We now wish to discover the significance of the concept good, which can be done with very little trouble. This concept is essentially relative, and signifies the conformity of an object to any definite effort of the will. Accordingly everything that corresponds to the will in any of its expressions and fulfils its end is thought through the concept good, however different such things may be in other respects. Thus we speak of good eating, good roads, good weather, good weapons, good omens, and so on; in short, we call everything good that is just as we wish it to be; and therefore that may be good in the eyes of one man which is just the reverse in those of another. The conception of the good divides itself into two sub-species—that of the direct and present satisfaction of any volition, and that of its indirect satisfaction which has reference to the future, i.e., the agreeable and the useful.

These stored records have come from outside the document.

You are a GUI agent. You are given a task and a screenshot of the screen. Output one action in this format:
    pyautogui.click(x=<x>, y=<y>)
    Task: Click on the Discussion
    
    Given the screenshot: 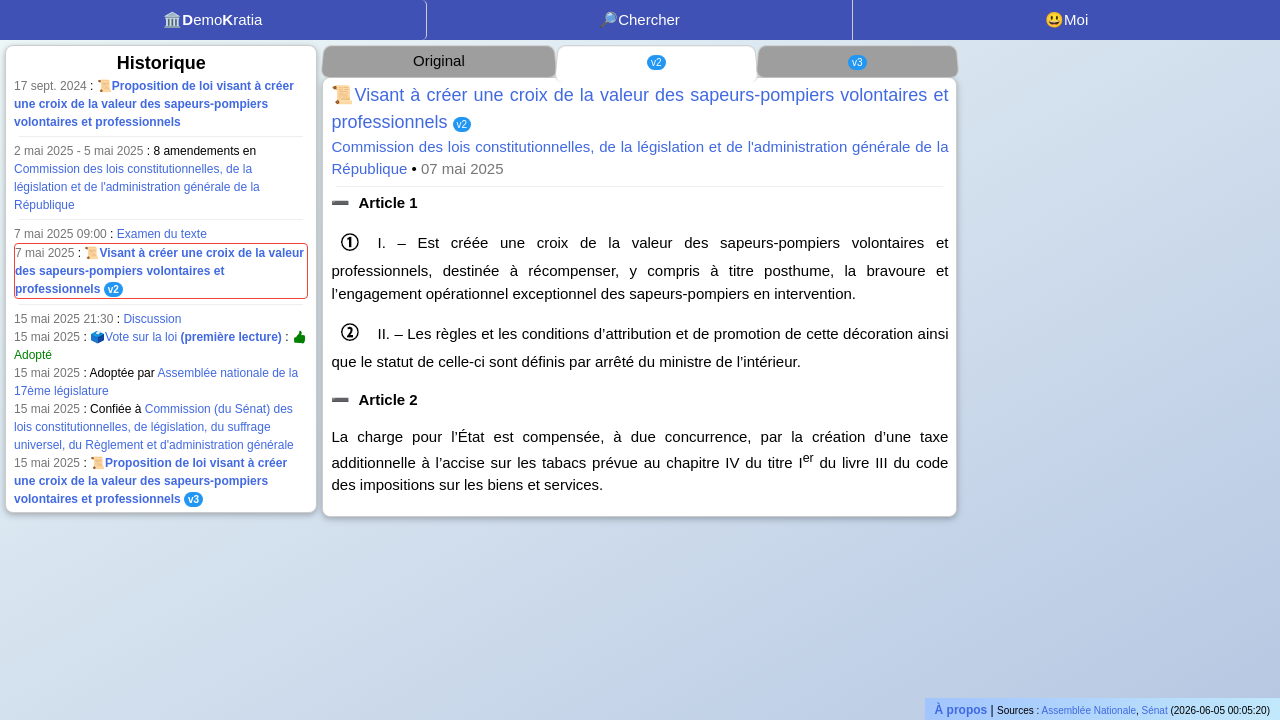 What is the action you would take?
    pyautogui.click(x=152, y=319)
    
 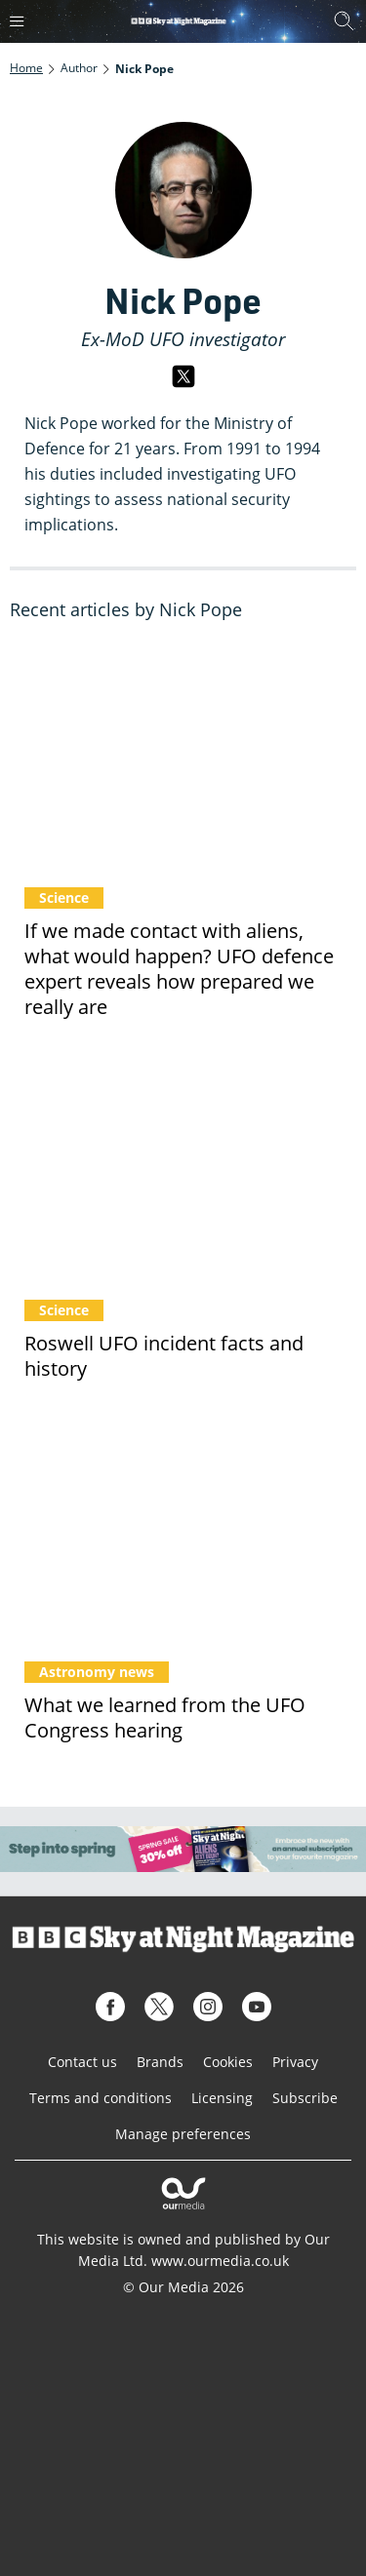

Compare Hume: "personal merit consists altogether in the possession of mental qualities useful or agreeable to the person himself or to others" An Enquiry Concerning the Principles of Morals, 9.1
This idea of good seems very much like Wittgenstein's idea of relative goodness or goodness in the relative sense.It follows from what has been said above, that the good is, according to its concept, ["something belonging to the relative"]; thus every good is essentially relative, for its being consists in its relation to a desiring will. Absolute good is, therefore, a contradiction in terms; highest good, summum bonum, really signifies the same thing—a final satisfaction of the will, after which no new desire could arise,—a last motive, the attainment of which would afford enduring satisfaction of the will. But, according to the investigations which have already been conducted in this Fourth Book, such a consummation is not even thinkable.
Wittgenstein might sort of agree with this, seeing as he thinks talk of anything absolutely good or good in an absolute sense is nonsense. But he does not say that goodness is essentially relative, nor that absolute good is a contradiction in terms. He focuses, rather, on what people who use such words are trying to say.
If, however, we wish to give an honorary position, as it were emeritus, to an old expression, which from custom we do not like to discard altogether, we may, metaphorically and figuratively, call the complete selfeffacement and denial of the will, the true absence of will, which alone for ever stills and silences its struggle, alone gives that contentment which can never again be disturbed, alone redeems the world, and which we shall now soon consider at the close of our whole investigation—the absolute good, the summum bonum—and regard it as the only radical cure of the disease of which all other means are only palliations or anodynes.
Here Schopenhauer too adopts the words "absolute good" for a kind of metaphorical use. That much is a bit like Wittgenstein in the Lecture on Ethics. But Schopenhauer relates the absolute good to the denial of the will, which Wittgenstein doesn't talk about.